Problem to work on:
Without any of the pictures, print every record below exactly.

Information given:
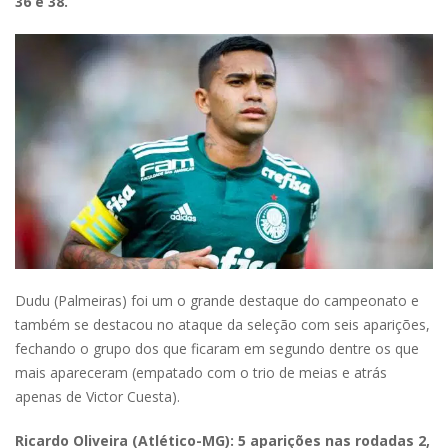
36 e 38.
Dudu (Palmeiras) foi um o grande destaque do campeonato e
também se destacou no ataque da seleção com seis aparições,
fechando o grupo dos que ficaram em segundo dentre os que
mais apareceram (empatado com o trio de meias e atrás
apenas de Victor Cuesta).
Ricardo Oliveira (Atlético-MG): 5 aparições nas rodadas 2,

Task result:
36 e 38.
Dudu (Palmeiras) foi um o grande destaque do campeonato e
também se destacou no ataque da seleção com seis aparições,
fechando o grupo dos que ficaram em segundo dentre os que
mais apareceram (empatado com o trio de meias e atrás
apenas de Victor Cuesta).
Ricardo Oliveira (Atlético-MG): 5 aparições nas rodadas 2,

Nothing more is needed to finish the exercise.